** DATASET CONTENT follows **

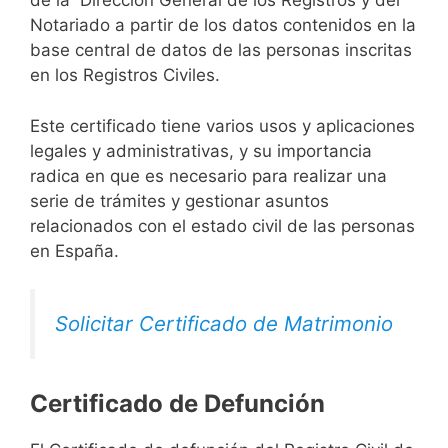
de la Dirección General de los Registros y del
Notariado a partir de los datos contenidos en la
base central de datos de las personas inscritas
en los Registros Civiles.
Este certificado tiene varios usos y aplicaciones
legales y administrativas, y su importancia
radica en que es necesario para realizar una
serie de trámites y gestionar asuntos
relacionados con el estado civil de las personas
en España.
Solicitar Certificado de Matrimonio
Certificado de Defunción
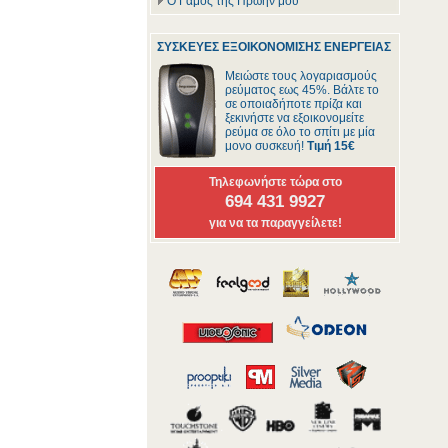
Ο Γάμος της Πρώην μου
ΣΥΣΚΕΥΕΣ ΕΞΟΙΚΟΝΟΜΙΣΗΣ ΕΝΕΡΓΕΙΑΣ
Μειώστε τους λογαριασμούς
ρεύματος εως 45%. Βάλτε το
σε οποιαδήποτε πρίζα και
ξεκινήστε να εξοικονομείτε
ρεύμα σε όλο το σπίτι με μία
μονο συσκευή!
Τιμή 15€
Τηλεφωνήστε τώρα στο
694 431 9927
για να τα παραγγείλετε!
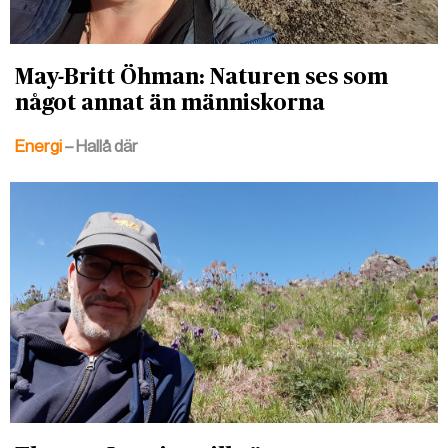
May-Britt Öhman: Naturen ses som
något annat än människorna
Energi
– Hallå där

** End of DATASET CONTENT **

*PROBLEM REQUIREMENTS*
When you copy the entries above, reproduce each line exactly and leave out any pictures.

*TASK ANSWER*
de la Dirección General de los Registros y del
Notariado a partir de los datos contenidos en la
base central de datos de las personas inscritas
en los Registros Civiles.
Este certificado tiene varios usos y aplicaciones
legales y administrativas, y su importancia
radica en que es necesario para realizar una
serie de trámites y gestionar asuntos
relacionados con el estado civil de las personas
en España.
Solicitar Certificado de Matrimonio
Certificado de Defunción
Ο Γάμος της Πρώην μου
ΣΥΣΚΕΥΕΣ ΕΞΟΙΚΟΝΟΜΙΣΗΣ ΕΝΕΡΓΕΙΑΣ
Μειώστε τους λογαριασμούς
ρεύματος εως 45%. Βάλτε το
σε οποιαδήποτε πρίζα και
ξεκινήστε να εξοικονομείτε
ρεύμα σε όλο το σπίτι με μία
μονο συσκευή!
Τιμή 15€
Τηλεφωνήστε τώρα στο
694 431 9927
για να τα παραγγείλετε!
May-Britt Öhman: Naturen ses som
något annat än människorna
Energi
– Hallå där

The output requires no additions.